The model may assume that the same mutation on the same secondary structure has the same impact on thermal stability, ignoring the possibility that specific regions or types of mutations may have different impacts on thermal stability. In reality, structural and functional differences between proteins may cause the same mutation to have different effects in different proteins. For example, a single amino acid change in the structural core of a protein may lead to significant stability loss; whereas mutations in non-critical areas might not significantly affect the protein's structure and function. Additionally, protein stability is also related to tertiary structure, and incorporating the tertiary structure of proteins into the model training could potentially improve the accuracy of predictions.



### Are there sequence characteristics or limitations that would cause this analysis to fail? Can you think of conditions that would result in tremendously inaccurate stability calculations?
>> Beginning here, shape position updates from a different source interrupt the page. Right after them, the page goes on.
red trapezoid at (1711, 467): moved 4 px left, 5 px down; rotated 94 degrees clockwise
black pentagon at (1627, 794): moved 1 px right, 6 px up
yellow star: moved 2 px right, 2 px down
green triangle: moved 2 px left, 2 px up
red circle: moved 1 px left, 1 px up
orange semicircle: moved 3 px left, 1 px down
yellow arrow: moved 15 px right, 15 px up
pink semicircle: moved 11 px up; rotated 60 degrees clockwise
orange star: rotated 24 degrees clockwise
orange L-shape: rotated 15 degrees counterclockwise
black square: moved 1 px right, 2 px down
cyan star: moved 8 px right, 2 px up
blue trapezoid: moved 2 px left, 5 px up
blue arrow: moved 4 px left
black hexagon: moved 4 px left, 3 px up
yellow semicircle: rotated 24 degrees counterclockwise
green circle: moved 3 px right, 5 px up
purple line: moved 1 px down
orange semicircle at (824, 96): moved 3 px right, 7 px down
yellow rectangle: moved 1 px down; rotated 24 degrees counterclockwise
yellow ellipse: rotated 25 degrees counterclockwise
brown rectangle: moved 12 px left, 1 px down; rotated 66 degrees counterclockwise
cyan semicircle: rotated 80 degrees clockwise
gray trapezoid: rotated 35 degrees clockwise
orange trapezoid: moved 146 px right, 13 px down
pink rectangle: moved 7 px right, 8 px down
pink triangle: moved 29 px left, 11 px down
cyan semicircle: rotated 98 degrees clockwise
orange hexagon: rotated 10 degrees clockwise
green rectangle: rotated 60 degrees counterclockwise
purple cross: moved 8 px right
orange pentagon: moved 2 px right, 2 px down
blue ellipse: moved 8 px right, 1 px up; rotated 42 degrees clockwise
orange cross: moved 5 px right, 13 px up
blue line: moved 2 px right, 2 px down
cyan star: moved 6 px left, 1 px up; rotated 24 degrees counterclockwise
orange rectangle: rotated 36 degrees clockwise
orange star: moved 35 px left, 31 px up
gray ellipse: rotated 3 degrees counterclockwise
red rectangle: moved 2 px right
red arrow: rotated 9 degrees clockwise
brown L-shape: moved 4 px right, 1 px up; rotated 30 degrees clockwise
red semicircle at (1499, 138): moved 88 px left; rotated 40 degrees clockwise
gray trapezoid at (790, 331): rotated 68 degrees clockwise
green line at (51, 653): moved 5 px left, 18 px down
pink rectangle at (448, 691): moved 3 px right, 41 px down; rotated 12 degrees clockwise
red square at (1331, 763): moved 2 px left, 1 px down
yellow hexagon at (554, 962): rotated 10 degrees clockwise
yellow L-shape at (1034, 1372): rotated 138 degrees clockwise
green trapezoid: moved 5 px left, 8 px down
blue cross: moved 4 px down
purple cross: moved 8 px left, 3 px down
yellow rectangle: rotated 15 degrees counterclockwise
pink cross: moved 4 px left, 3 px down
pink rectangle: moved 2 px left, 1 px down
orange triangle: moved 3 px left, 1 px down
Why or why not?

When encountering amino acid mutations in special regions of proteins, these mutations may not follow the pattern of most mutations leading to ΔΔG changes, such as mutations on the protein surface having minor impacts on the overall structure and function of the protein. Moreover, specific amino acid mutations may have synergistic effects, and machine learning models built during the training process may not capture this synergistic effect well, leading to prediction failures.